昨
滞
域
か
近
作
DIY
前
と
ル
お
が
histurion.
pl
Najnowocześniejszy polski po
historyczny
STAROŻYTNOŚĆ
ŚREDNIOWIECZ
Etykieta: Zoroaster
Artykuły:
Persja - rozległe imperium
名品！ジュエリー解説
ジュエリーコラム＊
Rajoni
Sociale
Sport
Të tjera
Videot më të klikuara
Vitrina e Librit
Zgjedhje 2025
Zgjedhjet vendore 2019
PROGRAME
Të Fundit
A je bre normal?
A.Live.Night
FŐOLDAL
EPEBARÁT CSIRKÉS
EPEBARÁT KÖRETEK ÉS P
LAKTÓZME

● **Exercise**:
Copy each line of the listing that contains the string "EPEBARÁT".

● **Response**:
EPEBARÁT CSIRKÉS
EPEBARÁT KÖRETEK ÉS P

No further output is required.